Let’s stretch a little. If we think about the rabbinic solution to this difference, we might recall something from our studies in Genesis 2 and 3. Since the homophone of zakar (male) means “to remember,” we suggested that this is a word play on the role of the male. He is to remember God’s command in the Garden and subsequently to remember all of the commandments given by God after leaving the Garden. One of these is to honor the Sabbath. The Exodus passage connects God’s instructions to the assignment in Eden.
But what about the Deuteronomy version? Does the verb shamar also find a home in Eden? The homophone of neqevah (female) is about setting a boundary. We noticed that the role assigned to Havvah was not remembering God’s command. She wasn’t present when the command was given. But she is to establish the boundary for the fulfillment of the command by guarding the man who was given the command. Her job is to take care of him in such a way that he fulfills his assignment. We pointed out that her covenant with YHWH establishes Adam as the beneficiary. She is his protector and guide. She is to establish and guard the fence so that he doesn’t get into trouble.
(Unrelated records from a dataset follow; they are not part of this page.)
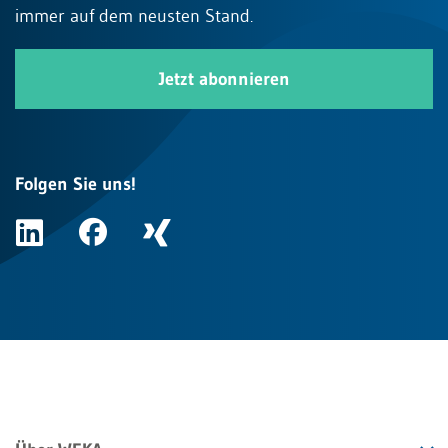
immer auf dem neusten Stand.
Jetzt abonnieren
Folgen Sie uns!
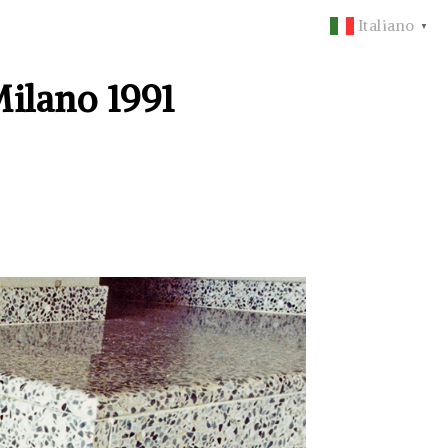
Italiano
▼
ilano 1991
It seems to me that the Deuteronomy version of the Sabbath commandment suggests the feminine side of the Sabbath. The male side appears in Exodus. Remember. The female side appears in Deuteronomy. Guard. Just as both male and female are required to fulfill the prime directive in Eden, so they are both present in Shabbat. Men are to remember what God commanded about His day of rest. Women are to establish the fence around that day to protect it from encroachment that would defile its purpose. In the home of a married couple, Shabbat cannot occur without the participation of both. It’s interesting that the rabbinic idea concerning the positive and negative commands also finds some parallel in Eden. God gives Adam the first commandment. It has positive and negative elements. “Eat (feast) on all the trees” – positive. “But of this Tree” – negative. Which part of the command becomes the issue for Havvah? Is setting the boundary an essentially positive or negative action? Which part of Sabbath-keeping are you doing? Is it the one assigned to you?
Topical Index: Sabbath, observe, guard, shamar, remember, zakar, Deuteronomy 5:12, Exodus 20:8
THANK YOU to all who are praying for my daughter Rachel in Navy boot camp. Rachel graduated on Friday. She was voted the top recruit of her division by her peers. She was also promoted to E-3, a two step promotion. She received recognition from her Chief and is set to go to A school in Pensacola. I talked with her and she said that she felt all the prayers made a big difference to her. She also wanted to thank everyone who sent mail. She got a lot! She is proud to represent your trust in her and knows God is directing all this.